Garmin inReach Messenger Review: MSRP

If you can communicate with Garmin Response, you can do it through the screen and button presses on the inReach or through the Garmin Messenger app on your phone. It is 100 percent easier to type on your phone than on the Garmin inReach Messenger device, though the device is usable as a last resort.

When using the Garmin inReach Messenger app on your phone, the app will connect through Wi-Fi, cellular, or satellite. The inReach Messenger unit only communicates through its satellite connection.
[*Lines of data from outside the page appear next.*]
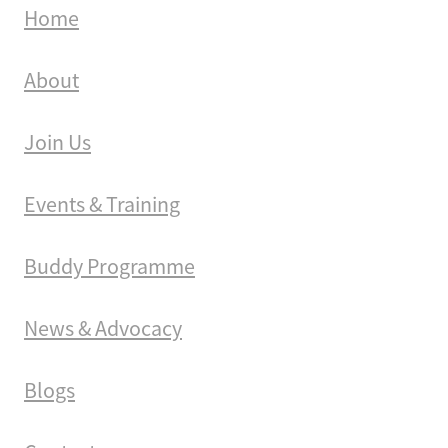
Home
About
Join Us
Events & Training
Buddy Programme
News & Advocacy
Blogs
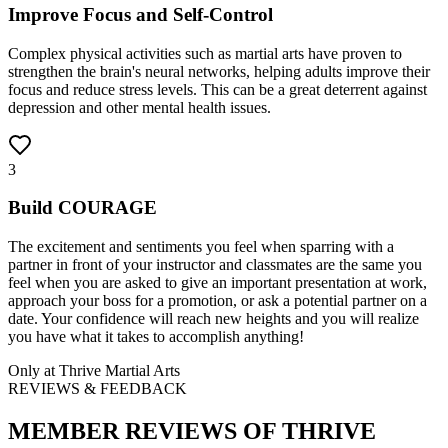
Improve Focus and Self-Control
Complex physical activities such as martial arts have proven to
strengthen the brain's neural networks, helping adults improve their
focus and reduce stress levels. This can be a great deterrent against
depression and other mental health issues.
3
Build COURAGE
The excitement and sentiments you feel when sparring with a
partner in front of your instructor and classmates are the same you
feel when you are asked to give an important presentation at work,
approach your boss for a promotion, or ask a potential partner on a
date. Your confidence will reach new heights and you will realize
you have what it takes to accomplish anything!
Only at
Thrive Martial Arts
REVIEWS & FEEDBACK
MEMBER REVIEWS OF
THRIVE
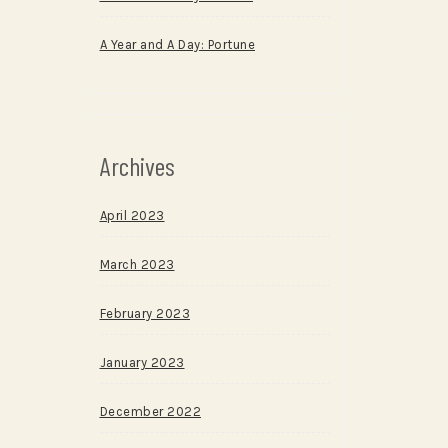
A Year and A Day: Portune
Archives
April 2023
March 2023
February 2023
January 2023
December 2022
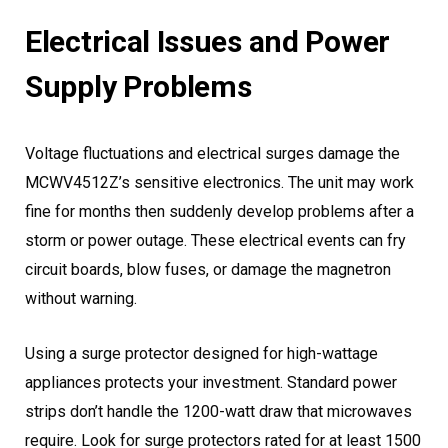
Electrical Issues and Power
Supply Problems
Voltage fluctuations and electrical surges damage the
MCWV4512Z’s sensitive electronics. The unit may work
fine for months then suddenly develop problems after a
storm or power outage. These electrical events can fry
circuit boards, blow fuses, or damage the magnetron
without warning.
Using a surge protector designed for high-wattage
appliances protects your investment. Standard power
strips don’t handle the 1200-watt draw that microwaves
require. Look for surge protectors rated for at least 1500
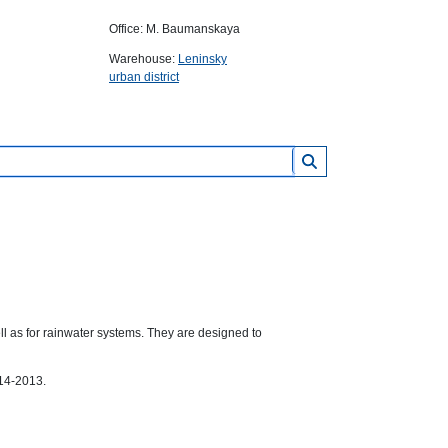
Office: M. Baumanskaya
Warehouse:
Leninsky
urban district
l as for rainwater systems. They are designed to
14-2013.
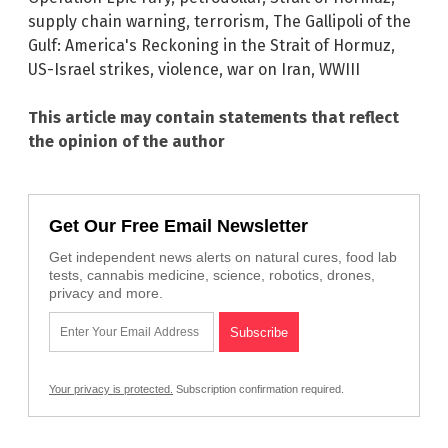
supply chain warning
,
terrorism
,
The Gallipoli of the
Gulf: America's Reckoning in the Strait of Hormuz
,
US-Israel strikes
,
violence
,
war on Iran
,
WWIII
This article may contain statements that reflect
the opinion of the author
Get Our Free Email Newsletter
Get independent news alerts on natural cures, food lab
tests, cannabis medicine, science, robotics, drones,
privacy and more.
Your privacy is protected.
Subscription confirmation required.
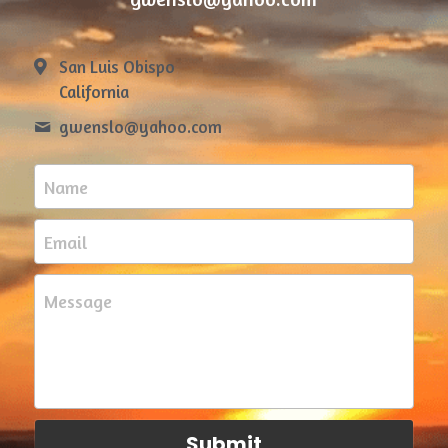
San Luis Obispo
California
gwenslo@
yahoo.com
Name
Email
Message
Submit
You can use the phone app to see how the message was sent, as each message details page has a Message Type field.

The Garmin inReach Messenger has a genuine long-life battery, as your life can depend on its ability to power the unit to give you access to the sky. Garmin claims up to 46 days of battery life, with a message or location sent every 30 minutes, but only with a full view of the sky.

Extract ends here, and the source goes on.